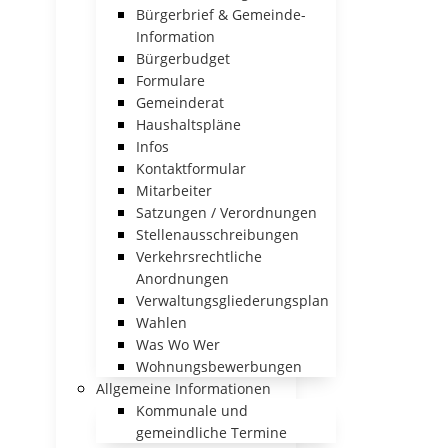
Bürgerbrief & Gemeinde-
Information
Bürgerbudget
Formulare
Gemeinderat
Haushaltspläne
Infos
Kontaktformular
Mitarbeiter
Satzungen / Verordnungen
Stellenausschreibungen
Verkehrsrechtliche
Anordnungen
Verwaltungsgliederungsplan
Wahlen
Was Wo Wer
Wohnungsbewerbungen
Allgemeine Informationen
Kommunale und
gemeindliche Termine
==
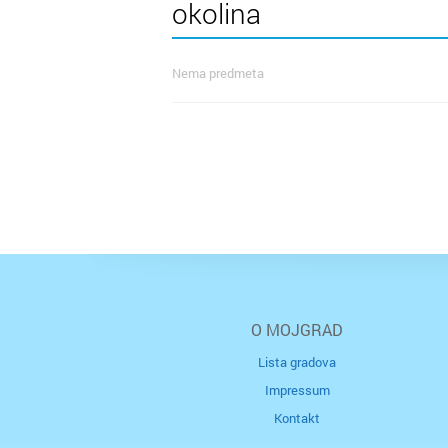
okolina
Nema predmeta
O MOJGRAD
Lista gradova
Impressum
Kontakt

Requirement
Copy the records above exactly, beginning at the line that contains "Mitarbeiter" and stopping after the line that contains "gemeindliche Termine".

Exercise response
Mitarbeiter
Satzungen / Verordnungen
Stellenausschreibungen
Verkehrsrechtliche
Anordnungen
Verwaltungsgliederungsplan
Wahlen
Was Wo Wer
Wohnungsbewerbungen
Allgemeine Informationen
Kommunale und
gemeindliche Termine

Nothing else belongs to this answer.